We set the number of convolutional nuclei and batch size in CNN as the objects to be optimized, set the particle population as 30, the particle dimension equal to 3, set the search range of convolutional nuclei as [30, 120], and set the number of iterations as 10. The mean square error of the predicted results and the real results as the fitness function automatically outputs the optimal number of convolutional nuclei after 10 iterations. And batch size, the optimal parameters we obtain, are shown in Table 2.

4. Experimental Analysis

At the beginning of the experiment, we started by setting some hyperparameters. Firstly, using the Formulas (5)–(7) from Section 3.4, we calculated the optimal number of convolutional kernels in the CNN to be 55 and 99, as well as the optimal batch size of 110. We set these values, 55, 99, and 110, as the number of convolutional kernels and batch size for the BSGM-QPSO-1DCNN model, with an epoch set to 30. During the model training, we used a balanced dataset processed via BSGM. For the other models, the epoch was set to 30, and the batch size was set to 128. To validate the effectiveness of the proposed method, we conducted binary and five-class classification experiments for the BSGM-QPSO-1DCNN model and the comparative models on the KDD99 dataset.

We set the same parameters for ROS-CNN, SMOTE-CNN, RUS-SMOTE-CNN, and BCGM-QPSO-1DCNN models except for convolution kernel size and batch size, as shown in Figure 3. The convolution kernel size and step size of the two convolution layers are set to 3 and 1, and the activation function is set to Relu. kernel_number of the first convolution layer is set to 32, and kernel_number of the second convolution layer is set to 64. The Pool_size is set to 2, the step size to 2, and the activation function is set to Relu for both pooling layers. The activation function of the first Dense layer is set to Relu, and the activation function of the second Dense layer is set to Softmax.
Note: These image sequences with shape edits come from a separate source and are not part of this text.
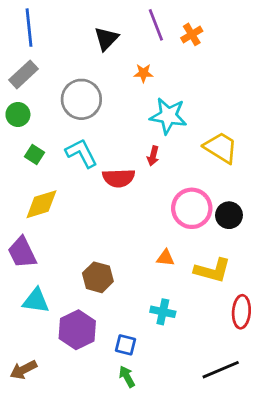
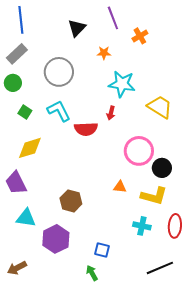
orange cross: (192, 34) -> (140, 36), moved
black circle: (229, 215) -> (162, 168), moved
cyan cross: (163, 312) -> (142, 226), moved
blue square: (126, 345) -> (102, 250), moved

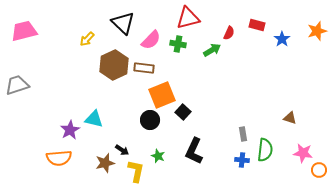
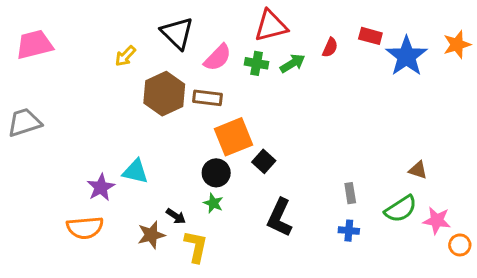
blue star: (282, 39) -> (406, 56), size x1.8
green arrow: (212, 50) -> (293, 63), moved
green semicircle: (265, 150) -> (401, 209), moved, turned 50
green star: (158, 156) -> (213, 203), moved

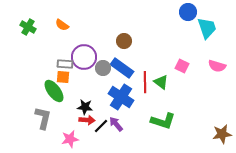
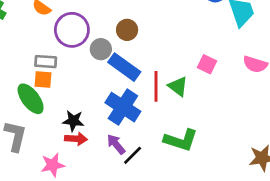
purple circle: (84, 57) -> (72, 30), moved
gray circle: (103, 68) -> (101, 49), moved
black line: (101, 126) -> (133, 155), moved

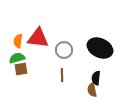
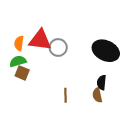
gray circle: (64, 50) -> (58, 47), moved
brown square: (21, 69) -> (22, 73), turned 32
brown line: (62, 75) -> (66, 95), moved

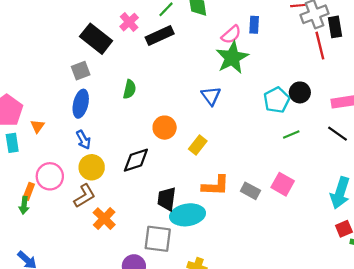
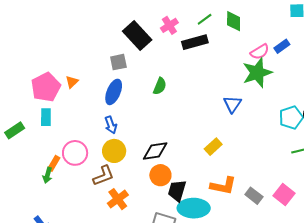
blue rectangle: (254, 25) -> (282, 46), turned 42
orange triangle: (37, 126) -> (72, 82), moved
orange circle: (165, 128) -> (160, 175), moved

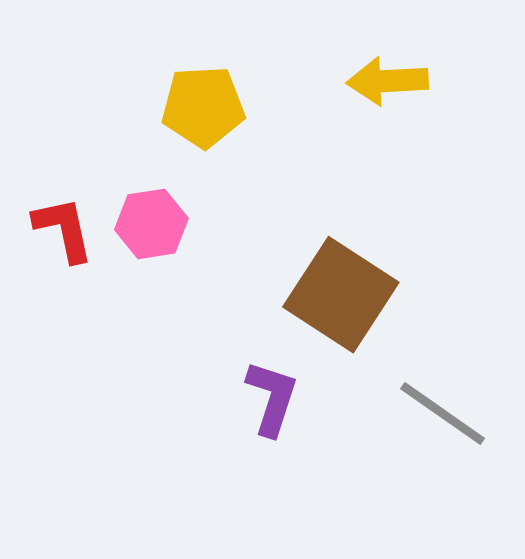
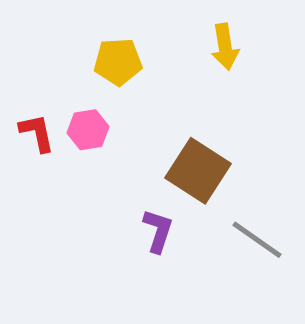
yellow arrow: (387, 81) -> (225, 47), turned -96

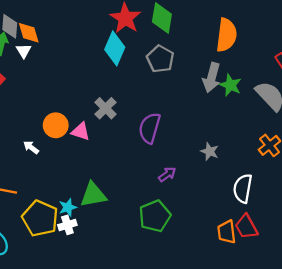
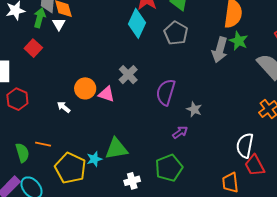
green star: (230, 85) -> (239, 41), moved
gray star: (210, 151) -> (194, 109), moved
white cross: (67, 225) -> (132, 181), moved
red trapezoid: (246, 227) -> (255, 165), moved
4.1. Data Set Introduction

The KDD99 dataset is one of the most well-known datasets in the field of intrusion detection. It was collected by researchers at the MIT Lincoln Laboratory from July 1998 to August 1999. The dataset contains a large number of records from network traffic, including normal traffic and various types of attacks. NSL-KDD is an improved version of the KDD99 dataset that addresses some issues present in the original dataset, such as sample duplicates and redundancies. It also introduces new attack types, making the dataset more comprehensive and diverse. The UNSW-NB15 dataset is a network intrusion detection dataset released by the University of New South Wales. It contains a large amount of data from real-world network environments, including normal traffic and various types of attacks. The dataset aims to simulate intrusion activities in real networks and provide researchers with a dataset representing real-world scenarios. The CICIDS2017 dataset is an intrusion detection dataset released by a Canadian communication security company. It includes large-scale actual network traffic data, covering various attack types and normal traffic. It can be used to evaluate and improve the performance of intrusion detection systems in real network environments.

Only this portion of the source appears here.